Humans are space orcs, eh?
I’m new to this, but I love what I’m reading in the feed lately, so, trying my hand!
What if the greatest diplomacy problem in dealing with humans is that they seem to lie about past events constantly, even to someone who witnessed the same events? Then it’s discovered that humans have recording devices of all kinds– security cameras, diaries, mp3– and the problem becomes clear. Humans lie, but not that badly. The poor, fretful creatures just have a species-wide brain defect. Kindly aliens take to recording every event and encounter they can, then preface every diplomatic meeting with a record swap so the humans can brush up on what actually happened and the aliens can get some insight into what the humans have been falsely thinking happened. Ambassadors to Earth get supplementary training in how to handle people with memory impairments, and human ambassadors to other worlds start hiring aliens– ANY aliens– to be their assistants. Everything smooths out after that.
Religion. Aliens intellectually understand how religion works and that there are different kinds, but they don’t really “get” it. The biggest confusion regards whether the humans, who do seem to have some sort of empathic abilities at least, are actually communing with incorporeal beings/forces… and if so, why some humans seem able to commune with more than one, while other humans not at all. Notable scholars have decided that the rituals and paraphernalia have nothing to do with the beings or forces being communed with, but muddied the matter by suggesting that the rituals may be important for a human’s ability to commune. Alien non-scholars, eager to accommodate this new species and prove that space is nothing to be afraid of– nobody wants a repeat of the H’j’g’rcxin Xenophobia disaster– simply treat any and all religious requests as vital necessities for their human guests and crewmen. Accommodation becomes so ordinary that when the first religious argument erupts between an engineer and a navigator, the biggest shock is that one of them objects to the other wearing a turban, something which does not affect work performance in any way.
Styling. Alien species each have their own primary sense that they rely on, and when they find out that humans primarily rely on sight, well. Reliant on sight means that surface patterns and colorings are particularly important to them, right? They will have evolved to be individually distinctive in appearance? New human crew are automatically assigned a mentor from another vision-reliant species, so someone will be able to tell them apart until the auditory and pheromone labels are attached to their uniforms. Then Abby comes to mess with a new haircut and sparkly chapstick one day, and the mentor has no idea who she is or how she got aboard.
Word of Stabby the Space Roomba spreads, and soon every ship with a human captain or sufficiently high number of human crew has a Stabby. Names vary, but most of them are Stabby. One ship becomes low-key known for sending out broadcasts of Stabby McStabberson, son of Stabberson, son of Stabber, and its adventures stabbing juice boxes in zero-G.
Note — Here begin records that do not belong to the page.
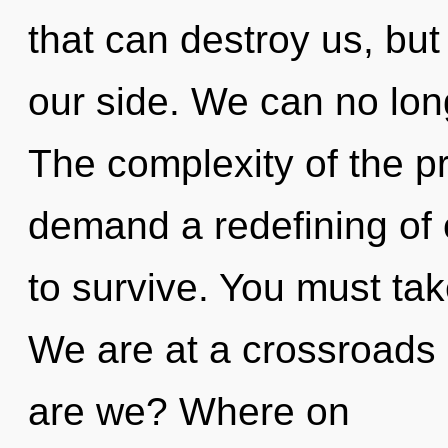
that can destroy us, bu
our side. We can no long
The complexity of the p
demand a redefining of 
to survive. You must ta
We are at a crossroads 
are we? Where on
Aesthetics. Humans have a bewildering tendency to open starmaps or sneak into the scientific observation module at odd times, including with a mate or offspring, and just stare at open space. Not even particular stars, although they like to study and talk about particular stars and clusters at times, but just, the whole of space. Why do they do it? Nobody knows. Humans behave as though intoxicated during these times, but productivity lowers dramatically if they are barred access– if barring access even works in the first place, given humans’ seemingly endless ability to get into places where they aren’t supposed to be.
Fire. Due to different atmospheric content, inability to heal from burns, or just plain never needing to cook their food, no alien species has ever utilized fire as a tool. When humans say that learning to use fire may have been the start of their civilization, everybody believes that the humans are just talking a tough game to make up for their lower technology level, or– once they learn about human hierarchies– to compensate for a perceived lack of political status. Then a human sees a catastrophic explosion on a hostile planet and laughs. Then another shushes panicking engineers and smothers an accidental fire with some garments. Then another builds a bonfire out of dead plantlife and a shredded religious document to warm an injured alien crewman after xir endothermic suit is punctured and the planet rotates away from its sun. Humans– soft, cuddly, pack-bonds-even-with-inanimate-objects humans– are comfortably in control of the most terrifying force of disaster the galaxy has ever known. Aliens stop being surprised that we nearly made ourselves extinct so many times in history.
“Why does your larval stage look so similar to your mature stage? How do you know when a human is old enough to leave the Pit of Offspring? Or to mate?”